Wet financiering decentrale overheden
Artikel 3
Geldend
Geldend vanaf 01-01-2009
- Bronpublicatie:
30-10-2008, Stb. 2008, 536 (uitgifte: 01-01-2008, kamerstukken: 31360)
- Inwerkingtreding
01-01-2009
- Bronpublicatie inwerkingtreding:
01-12-2008, Stb. 2008, 537 (uitgifte: 01-01-2008, kamerstukken/regelingnummer: -)
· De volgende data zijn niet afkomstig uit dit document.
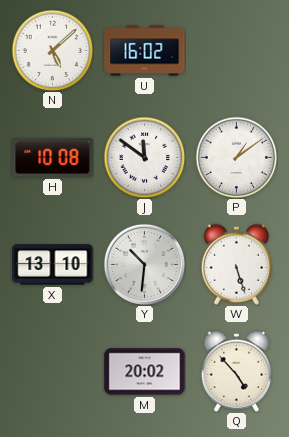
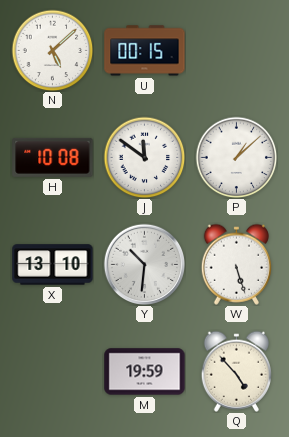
U: 16:02 -> 00:15
P: 1:09 -> 1:08
M: 20:02 -> 19:59
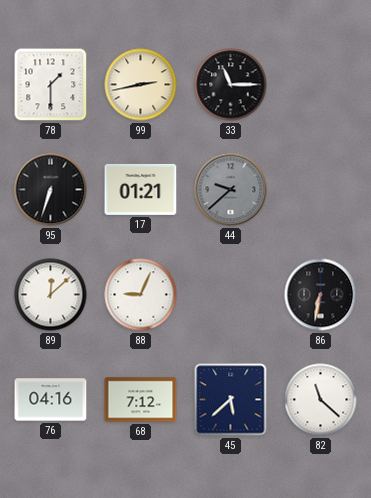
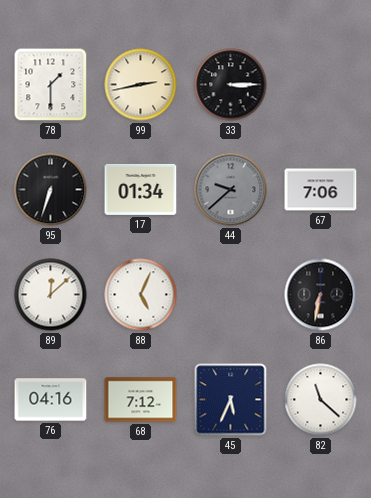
33: 11:15 -> 3:15
17: 01:21 -> 01:34
67: none -> 7:06
88: 9:04 -> 5:04
45: 5:38 -> 5:34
- Overige regelgevende instantie(s)
Ministerie van Binnenlandse Zaken en Koninkrijksrelaties
Ministerie van Verkeer en Waterstaat
- Vakgebied(en)
Staatsrecht / Decentralisatie
Overheidsfinanciën / Algemeen
Bestuursrecht algemeen / Bestuursbevoegdheden
1.
Onze Ministers stellen bij ministeriële regeling een percentage voor de berekening van de kasgeldlimiet vast. Onze Ministers zenden eens per drie jaar aan de Staten-Generaal een verslag houdende overwegingen met betrekking tot de hoogte van het percentage, bedoeld in de eerste volzin.
2.
Voor de kasgeldlimiet geldt een minimumbedrag van € 300 000.
3.
Onze Ministers kunnen bij ministeriële regeling een hoger minimumbedrag vaststellen dan het in het tweede lid genoemde bedrag.
4.
Het op basis van het eerste lid vast te stellen percentage voor de kasgeldlimiet en het op basis van het derde lid vast te stellen minimumbedrag kunnen verschillend zijn voor de verschillende categorieën openbare lichamen.
5.
De toezichthouder van de openbare lichamen, bedoeld in artikel 1, onderdeel a, onder 5°, kan na overleg met het bestuur van de gemeenschappelijke regeling een afwijkend percentage voor de kasgeldlimiet voor een gemeenschappelijke regeling vaststellen.